Strategically, founders must navigate open research—like Meta’s V-JEPA—and proprietary plays exemplified by World Labs. Standardization and interoperability remain open questions critical for ecosystem growth. Handling rare edge cases and ensuring reliable sim-to-real transfer are gating factors for robotic and autonomous systems.

For investors, the thesis is clear but nuanced. Robotics world models, vertical AI for high-value industries, infrastructure and tooling layers, and gaming are high-conviction bets offering a blend of risk and clear pathways to market. Foundational model companies with massive compute and data moats present risky but lucrative opportunities, demanding large capital and specialized talent. Efficiency, differentiated data, and agile product-market fit matter more than raw scale alone.

The next 24 months will crystallize market winners as world models shift from research curiosity to mission-critical AI infrastructure.
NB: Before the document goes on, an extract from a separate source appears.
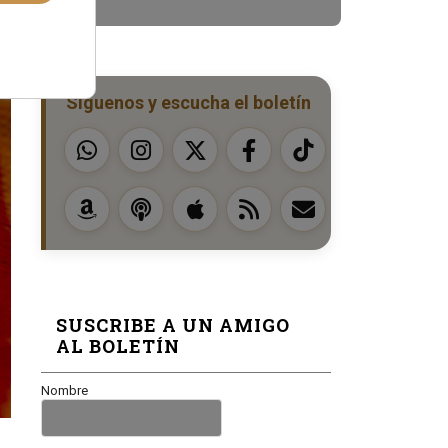
Síguenos y escucha el boletín
SUSCRIBE A UN AMIGO
AL BOLETÍN
Nombre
Founders displaying relentless adaptability, technical depth, and deep domain insight will lead the charge. Investors who balance bets across foundation layers and vertical applications, while embracing geographic and stage diversity, stand to capture disproportionate value.

While the industry watches language models, the less flashy but more profound revolution is unfolding quietly in world models—systems that don’t just process language but build a mental map of reality itself. These systems will define the next era of AI, shaping how machines perceive, interact, and augment the physical world for decades.

That’s the state of play. The winners will be those who combine technical innovation with pragmatic business sense, and above all, a ruthlessly adaptive mindset to pivot rapidly as the frontier evolves.